### What you have to do
Could you find each line of the data below that contains the word "Металлопластиковые" and copy those lines?

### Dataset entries
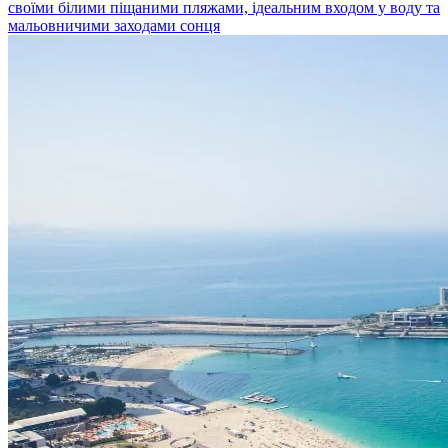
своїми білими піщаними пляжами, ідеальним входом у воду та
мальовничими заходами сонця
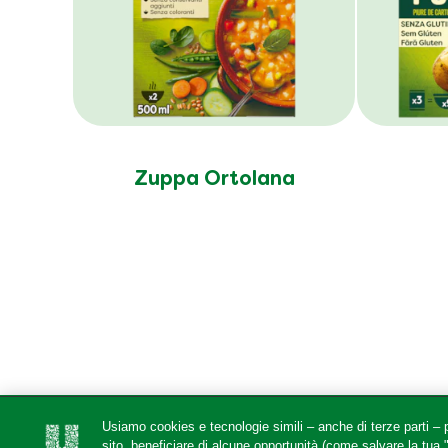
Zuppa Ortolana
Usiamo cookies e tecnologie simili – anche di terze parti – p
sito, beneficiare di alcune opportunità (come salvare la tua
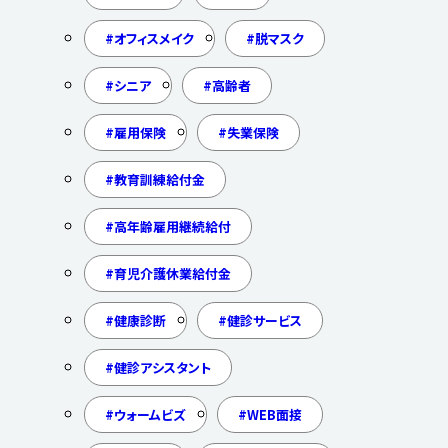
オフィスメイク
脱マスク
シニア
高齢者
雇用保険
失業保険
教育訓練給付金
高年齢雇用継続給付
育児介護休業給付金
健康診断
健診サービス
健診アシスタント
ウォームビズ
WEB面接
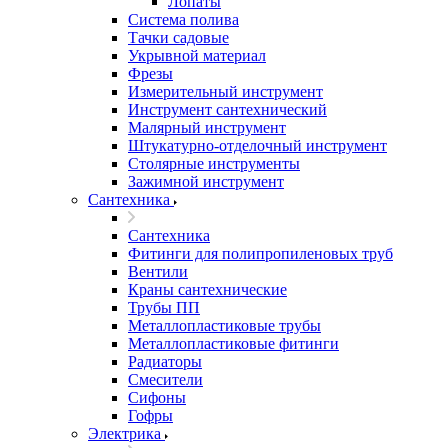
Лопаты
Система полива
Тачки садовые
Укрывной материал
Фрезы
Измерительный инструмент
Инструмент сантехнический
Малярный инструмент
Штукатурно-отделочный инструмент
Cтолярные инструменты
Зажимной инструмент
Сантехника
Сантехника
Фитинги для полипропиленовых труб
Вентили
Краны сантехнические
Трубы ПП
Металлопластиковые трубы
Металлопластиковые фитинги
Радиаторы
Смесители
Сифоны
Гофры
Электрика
---
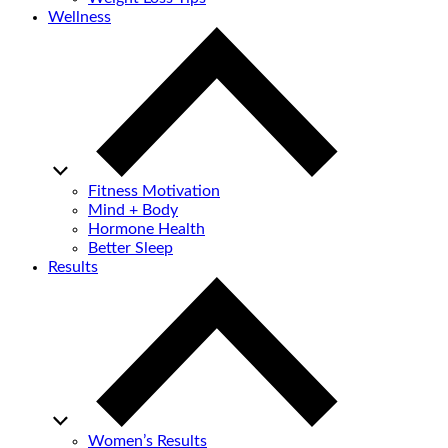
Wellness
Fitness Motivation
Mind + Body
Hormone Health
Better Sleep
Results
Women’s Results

### Exercise response
Металлопластиковые трубы
Металлопластиковые фитинги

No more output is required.